Assignment
Could the lines from the line bearing "Segment: stomach. Return" to the end of the records below be copied exactly, with the pictures left out and no other lines added?

Source data
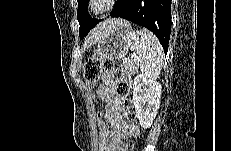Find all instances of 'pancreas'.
<instances>
[{
  "label": "pancreas",
  "instance_id": "pancreas-1",
  "mask_svg": "<svg viewBox=\"0 0 231 151\" xmlns=\"http://www.w3.org/2000/svg\"><path fill=\"white\" fill-rule=\"evenodd\" d=\"M124 71L127 75H133L136 72L137 66L133 62V60H128L123 63Z\"/></svg>",
  "mask_w": 231,
  "mask_h": 151
}]
</instances>
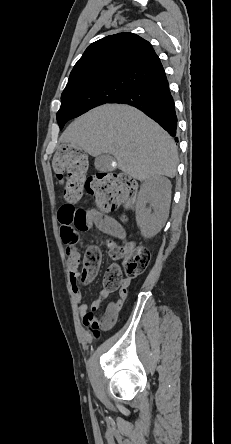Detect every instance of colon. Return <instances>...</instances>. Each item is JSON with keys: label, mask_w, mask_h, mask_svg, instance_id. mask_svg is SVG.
<instances>
[{"label": "colon", "mask_w": 231, "mask_h": 444, "mask_svg": "<svg viewBox=\"0 0 231 444\" xmlns=\"http://www.w3.org/2000/svg\"><path fill=\"white\" fill-rule=\"evenodd\" d=\"M53 169L57 178L65 181L64 195L68 203L63 210L62 222L76 231H87L95 227L103 212H112L121 205L133 203L137 183L120 173H102L86 178L87 159L85 154L71 146H60L53 158ZM85 190L96 201L99 211L85 210L74 206ZM110 255L115 261L104 275L103 284L107 292L118 290L125 277L134 278L143 274L151 259L149 250L132 244L118 246L110 244ZM101 262V251L97 246L86 249L83 257L81 283L90 280Z\"/></svg>", "instance_id": "5ec220e1"}]
</instances>
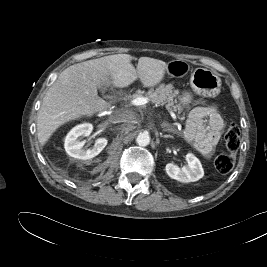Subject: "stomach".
Here are the masks:
<instances>
[{"instance_id": "1", "label": "stomach", "mask_w": 267, "mask_h": 267, "mask_svg": "<svg viewBox=\"0 0 267 267\" xmlns=\"http://www.w3.org/2000/svg\"><path fill=\"white\" fill-rule=\"evenodd\" d=\"M190 71L189 65L180 60L172 61L167 65V72L172 76L183 77ZM190 85L197 95L216 97L221 91L220 77L205 68H196L192 71Z\"/></svg>"}]
</instances>
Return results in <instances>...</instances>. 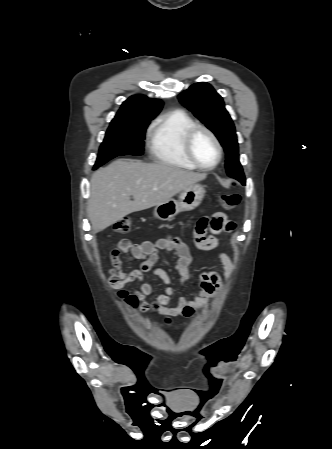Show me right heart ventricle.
I'll list each match as a JSON object with an SVG mask.
<instances>
[{"label":"right heart ventricle","instance_id":"1","mask_svg":"<svg viewBox=\"0 0 332 449\" xmlns=\"http://www.w3.org/2000/svg\"><path fill=\"white\" fill-rule=\"evenodd\" d=\"M195 124L194 119L184 110L162 115L150 133L149 149L154 159L170 166L195 169L183 150L184 135Z\"/></svg>","mask_w":332,"mask_h":449}]
</instances>
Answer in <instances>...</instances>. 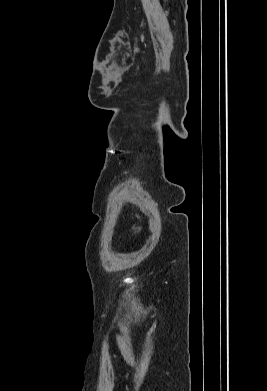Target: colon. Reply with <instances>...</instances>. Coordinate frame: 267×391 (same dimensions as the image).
<instances>
[{"instance_id":"colon-1","label":"colon","mask_w":267,"mask_h":391,"mask_svg":"<svg viewBox=\"0 0 267 391\" xmlns=\"http://www.w3.org/2000/svg\"><path fill=\"white\" fill-rule=\"evenodd\" d=\"M140 230V226H133L132 228H131V232L132 233H136V232H138Z\"/></svg>"}]
</instances>
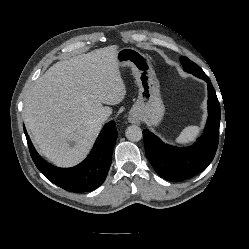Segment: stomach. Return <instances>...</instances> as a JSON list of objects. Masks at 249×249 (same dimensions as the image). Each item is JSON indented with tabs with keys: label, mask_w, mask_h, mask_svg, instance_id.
<instances>
[{
	"label": "stomach",
	"mask_w": 249,
	"mask_h": 249,
	"mask_svg": "<svg viewBox=\"0 0 249 249\" xmlns=\"http://www.w3.org/2000/svg\"><path fill=\"white\" fill-rule=\"evenodd\" d=\"M115 58L119 68L131 67L139 87L138 98L131 108L130 117L148 125H158L164 116L165 107L149 58L134 48L117 50Z\"/></svg>",
	"instance_id": "0dacf381"
}]
</instances>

Answer for the task
Segment: stomach. Return <instances>...</instances> as a JSON list of objects. Masks at 249×249 (same dimensions as the image). Each item is JSON indented with tabs with keys: label, mask_w, mask_h, mask_svg, instance_id.
<instances>
[{
	"label": "stomach",
	"mask_w": 249,
	"mask_h": 249,
	"mask_svg": "<svg viewBox=\"0 0 249 249\" xmlns=\"http://www.w3.org/2000/svg\"><path fill=\"white\" fill-rule=\"evenodd\" d=\"M115 58L119 68L131 67L139 87L138 98L131 108L130 117L148 125H158L164 116L165 107L149 58L134 48L117 50Z\"/></svg>",
	"instance_id": "0dacf381"
}]
</instances>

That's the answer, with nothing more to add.